Je suis fatiguée, ce matin. Cela fait plusieurs jours en fait. Je suis devant mon bol de café au lait, que je regarde sans le boire. Je profitais du calme, qui fut de courte durée.
« C'est signé... Marie, dit-il. Je ne la connais pas cette Marie, ajoute-t-il en me tendant la carte.
Celle-ci représente effectivement l'exurgence, apparemment avec son débit maximal. Au verso, le texte est assez long, dense, écrit avec un feutre rouge bordeaux très fin. Je la parcours en diagonale.

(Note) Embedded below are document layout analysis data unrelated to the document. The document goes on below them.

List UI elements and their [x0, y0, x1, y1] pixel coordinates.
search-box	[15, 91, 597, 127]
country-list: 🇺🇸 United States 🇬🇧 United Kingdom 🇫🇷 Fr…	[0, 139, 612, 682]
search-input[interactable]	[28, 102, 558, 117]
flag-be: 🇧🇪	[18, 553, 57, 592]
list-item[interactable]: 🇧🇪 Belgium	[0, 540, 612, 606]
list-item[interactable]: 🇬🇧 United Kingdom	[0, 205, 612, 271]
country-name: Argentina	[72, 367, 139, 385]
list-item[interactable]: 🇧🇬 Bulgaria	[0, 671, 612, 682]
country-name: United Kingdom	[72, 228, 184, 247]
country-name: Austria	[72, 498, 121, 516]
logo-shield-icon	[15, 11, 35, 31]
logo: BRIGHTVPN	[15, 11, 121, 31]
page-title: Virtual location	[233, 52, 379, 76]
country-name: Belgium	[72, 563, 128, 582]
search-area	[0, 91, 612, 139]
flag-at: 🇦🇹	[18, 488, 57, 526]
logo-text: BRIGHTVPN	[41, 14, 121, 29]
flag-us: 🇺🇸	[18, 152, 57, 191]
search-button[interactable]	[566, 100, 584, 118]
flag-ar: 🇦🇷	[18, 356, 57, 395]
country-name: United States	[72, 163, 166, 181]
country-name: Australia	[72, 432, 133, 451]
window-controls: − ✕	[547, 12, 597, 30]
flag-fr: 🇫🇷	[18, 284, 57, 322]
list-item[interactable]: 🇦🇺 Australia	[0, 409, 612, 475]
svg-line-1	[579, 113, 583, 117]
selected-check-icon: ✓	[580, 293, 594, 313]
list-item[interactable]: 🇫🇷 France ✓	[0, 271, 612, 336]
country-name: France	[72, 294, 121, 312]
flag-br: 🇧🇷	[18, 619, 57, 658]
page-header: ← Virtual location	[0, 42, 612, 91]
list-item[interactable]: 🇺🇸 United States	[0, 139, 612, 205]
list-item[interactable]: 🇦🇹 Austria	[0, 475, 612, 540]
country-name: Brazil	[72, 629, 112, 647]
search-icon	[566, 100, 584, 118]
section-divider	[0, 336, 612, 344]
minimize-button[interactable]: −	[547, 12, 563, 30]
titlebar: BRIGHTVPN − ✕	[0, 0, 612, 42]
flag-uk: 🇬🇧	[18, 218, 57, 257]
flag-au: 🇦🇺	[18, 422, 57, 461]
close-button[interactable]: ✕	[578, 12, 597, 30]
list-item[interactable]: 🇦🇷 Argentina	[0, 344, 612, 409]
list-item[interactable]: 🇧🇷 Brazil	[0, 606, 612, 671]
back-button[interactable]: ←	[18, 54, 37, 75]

En gros, il est écrit que la carte en elle-même a été plus difficile à trouver que mon adresse ; Marie avait l'espoir secret de me trouver sur place ; elle y est depuis une dizaine de jours, au moment où elle écrit, et se rend à la Fontaine, tous les jours, deux ou trois fois. Elle a mangé sur place, souvent, sympathisé avec le saisonnier qui distribue la documentation touristique et a réalisé mille photos, qu'un jour elle aimerait me partager.
Mickaël attend une réaction, un commentaire de ma part, mais je reste passive. J'avoue que je pensais qu'un tel pli provoquerait chez moi une ébullition, une éruption, une explosion ; de la joie, je ne pense pas, peut-être de la colère. Mais, non. Non. Je suis éteinte et vide.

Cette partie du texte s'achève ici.